The IB critical commentary paper for English tests your understanding of how writers use language to create effects on the reader. It also tests your understanding of features of genre, audience and purpose, as well as your ability to compare. The exam is two hours long.

You can learn this to help you remember:
Form (genre)
Audience
Topic
Purpose`

Questions to ask: what is the subject matter/theme or topic?
What is the type of writing? e.g. travel writing… is it a letter (epistolary), article, blog, website, brochure? Look at the dates, as these might inform the writing styles used, e.g. eighteenth and nineteenth century texts use more hypotaxis, rhetorical styling and longer, more self-consciously literary imagery and elegant, latinate vocabulary. But age won’t be the only feature that determines the styles used.
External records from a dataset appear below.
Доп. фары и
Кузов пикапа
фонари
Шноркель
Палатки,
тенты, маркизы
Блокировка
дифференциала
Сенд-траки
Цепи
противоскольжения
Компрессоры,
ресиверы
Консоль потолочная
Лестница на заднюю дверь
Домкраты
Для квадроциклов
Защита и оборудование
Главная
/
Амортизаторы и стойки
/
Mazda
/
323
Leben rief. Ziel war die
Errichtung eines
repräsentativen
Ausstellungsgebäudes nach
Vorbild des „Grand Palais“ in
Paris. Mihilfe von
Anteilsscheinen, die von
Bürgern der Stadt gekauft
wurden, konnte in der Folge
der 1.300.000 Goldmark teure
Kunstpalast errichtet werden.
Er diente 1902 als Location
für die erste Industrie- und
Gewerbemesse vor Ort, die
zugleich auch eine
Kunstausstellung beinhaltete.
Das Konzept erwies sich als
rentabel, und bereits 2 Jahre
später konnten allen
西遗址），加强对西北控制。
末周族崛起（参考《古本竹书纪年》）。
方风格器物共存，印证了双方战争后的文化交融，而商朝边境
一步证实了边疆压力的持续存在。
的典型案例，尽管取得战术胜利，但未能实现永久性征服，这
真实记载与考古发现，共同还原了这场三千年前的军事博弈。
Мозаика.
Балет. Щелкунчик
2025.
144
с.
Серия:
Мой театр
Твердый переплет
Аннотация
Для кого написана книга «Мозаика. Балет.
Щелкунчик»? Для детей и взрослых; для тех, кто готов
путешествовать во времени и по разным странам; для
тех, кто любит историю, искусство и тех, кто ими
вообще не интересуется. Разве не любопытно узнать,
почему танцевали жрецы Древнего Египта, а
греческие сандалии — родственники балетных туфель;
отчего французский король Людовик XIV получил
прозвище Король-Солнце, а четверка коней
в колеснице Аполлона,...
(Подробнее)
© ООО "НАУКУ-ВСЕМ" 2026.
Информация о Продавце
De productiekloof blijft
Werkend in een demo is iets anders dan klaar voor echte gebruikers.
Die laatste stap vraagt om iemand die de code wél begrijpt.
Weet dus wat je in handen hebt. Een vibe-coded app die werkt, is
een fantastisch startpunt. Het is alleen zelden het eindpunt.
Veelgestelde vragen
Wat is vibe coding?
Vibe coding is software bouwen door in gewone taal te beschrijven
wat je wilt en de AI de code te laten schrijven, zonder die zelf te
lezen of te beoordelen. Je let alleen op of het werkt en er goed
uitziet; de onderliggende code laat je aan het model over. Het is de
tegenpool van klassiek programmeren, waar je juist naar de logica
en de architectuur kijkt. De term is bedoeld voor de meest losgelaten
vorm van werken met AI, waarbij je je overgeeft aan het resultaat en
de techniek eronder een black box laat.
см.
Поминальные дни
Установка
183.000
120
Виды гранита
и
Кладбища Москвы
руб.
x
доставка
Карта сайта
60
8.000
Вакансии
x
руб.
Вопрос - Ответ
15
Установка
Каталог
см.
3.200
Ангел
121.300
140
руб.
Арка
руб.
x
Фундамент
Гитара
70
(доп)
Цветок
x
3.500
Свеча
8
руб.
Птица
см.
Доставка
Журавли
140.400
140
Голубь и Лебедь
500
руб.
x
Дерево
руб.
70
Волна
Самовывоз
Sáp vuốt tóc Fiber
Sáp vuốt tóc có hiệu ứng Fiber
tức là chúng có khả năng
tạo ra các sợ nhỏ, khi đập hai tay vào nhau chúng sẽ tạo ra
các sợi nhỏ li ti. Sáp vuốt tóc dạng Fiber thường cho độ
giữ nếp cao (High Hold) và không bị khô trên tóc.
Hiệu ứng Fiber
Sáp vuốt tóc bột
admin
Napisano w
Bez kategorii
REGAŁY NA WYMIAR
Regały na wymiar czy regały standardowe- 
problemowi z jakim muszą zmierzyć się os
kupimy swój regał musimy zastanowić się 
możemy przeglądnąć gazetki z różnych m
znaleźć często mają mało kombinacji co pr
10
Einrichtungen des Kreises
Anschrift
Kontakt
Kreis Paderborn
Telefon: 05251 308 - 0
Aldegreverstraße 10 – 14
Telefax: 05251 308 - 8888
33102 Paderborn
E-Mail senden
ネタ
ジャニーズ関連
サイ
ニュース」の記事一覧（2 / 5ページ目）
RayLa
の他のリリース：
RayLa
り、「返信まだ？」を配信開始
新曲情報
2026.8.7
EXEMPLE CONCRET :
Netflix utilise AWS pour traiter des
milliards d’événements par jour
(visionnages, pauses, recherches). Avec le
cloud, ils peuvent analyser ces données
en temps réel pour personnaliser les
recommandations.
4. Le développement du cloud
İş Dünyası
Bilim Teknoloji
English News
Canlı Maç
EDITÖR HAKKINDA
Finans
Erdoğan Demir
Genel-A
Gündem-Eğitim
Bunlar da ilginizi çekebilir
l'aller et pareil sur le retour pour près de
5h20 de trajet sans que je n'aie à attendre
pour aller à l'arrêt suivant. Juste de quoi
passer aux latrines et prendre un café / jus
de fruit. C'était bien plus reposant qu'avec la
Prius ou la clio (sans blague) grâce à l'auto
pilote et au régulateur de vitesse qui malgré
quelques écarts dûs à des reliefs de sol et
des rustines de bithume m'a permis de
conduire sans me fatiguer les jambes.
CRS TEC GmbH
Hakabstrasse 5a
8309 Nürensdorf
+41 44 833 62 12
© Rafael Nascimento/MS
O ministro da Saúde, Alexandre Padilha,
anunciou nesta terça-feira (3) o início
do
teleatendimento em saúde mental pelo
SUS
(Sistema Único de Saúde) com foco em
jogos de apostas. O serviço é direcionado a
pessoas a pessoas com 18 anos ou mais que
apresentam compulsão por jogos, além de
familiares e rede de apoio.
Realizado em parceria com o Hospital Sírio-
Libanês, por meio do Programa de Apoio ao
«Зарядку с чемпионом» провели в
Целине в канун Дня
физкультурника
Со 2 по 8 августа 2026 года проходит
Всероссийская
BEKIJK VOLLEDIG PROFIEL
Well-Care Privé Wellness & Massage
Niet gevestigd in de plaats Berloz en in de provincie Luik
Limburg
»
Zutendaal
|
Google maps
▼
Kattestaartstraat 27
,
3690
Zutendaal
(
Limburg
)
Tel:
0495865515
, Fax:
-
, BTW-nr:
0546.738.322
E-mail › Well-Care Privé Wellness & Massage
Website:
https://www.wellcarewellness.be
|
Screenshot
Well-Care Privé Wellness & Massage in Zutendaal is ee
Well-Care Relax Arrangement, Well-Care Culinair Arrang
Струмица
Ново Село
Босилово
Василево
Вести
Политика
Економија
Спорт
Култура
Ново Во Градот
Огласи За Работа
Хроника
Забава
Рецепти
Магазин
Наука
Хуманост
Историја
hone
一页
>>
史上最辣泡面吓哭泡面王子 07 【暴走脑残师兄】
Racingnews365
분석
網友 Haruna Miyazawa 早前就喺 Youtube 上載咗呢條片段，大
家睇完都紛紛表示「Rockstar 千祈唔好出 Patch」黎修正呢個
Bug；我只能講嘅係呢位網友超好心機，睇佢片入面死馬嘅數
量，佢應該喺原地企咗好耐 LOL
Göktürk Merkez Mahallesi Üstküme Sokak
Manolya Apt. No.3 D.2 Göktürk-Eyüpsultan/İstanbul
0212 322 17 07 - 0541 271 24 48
Other features are:
Writer and audience: e.g. audience is the general public, vs a close friend
e.g. Both texts deal with the same subject matter which is travel to Tonsberg, however they were created two centuries apart.  The difference in age determines the style to a certain extent: the epistolary style of Wollstonecraft’s letter uses more hypertaxis, complex, latinate vocabulary and self-consciously literary reference. The aim is elegance, and perhaps to paint a picture of a culture that her reader will never explore. In contrast, the website is a sales document, structured for the reader to consume in a non-linear fashion, jumping first to the images, which dominate. Subheaders and subsections break the information into discrete categories, using short simple sentences for ease of understanding as the audience here needs to be as wide as possible. Accessibility is far more important than literary complexity.